** Task to carry out **
Reproduce exactly the lines beginning with the line that contains "About SPIE SAG" and ending at the final line of the material below.

** Available records **
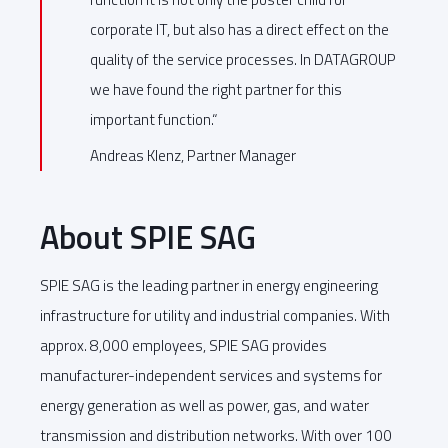
corporate IT, but also has a direct effect on the
quality of the service processes. In DATAGROUP
we have found the right partner for this
important function.“
Andreas Klenz, Partner Manager
About SPIE SAG
SPIE SAG is the leading partner in energy engineering
infrastructure for utility and industrial companies. With
approx. 8,000 employees, SPIE SAG provides
manufacturer-independent services and systems for
energy generation as well as power, gas, and water
transmission and distribution networks. With over 100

** Solved problem **
About SPIE SAG
SPIE SAG is the leading partner in energy engineering
infrastructure for utility and industrial companies. With
approx. 8,000 employees, SPIE SAG provides
manufacturer-independent services and systems for
energy generation as well as power, gas, and water
transmission and distribution networks. With over 100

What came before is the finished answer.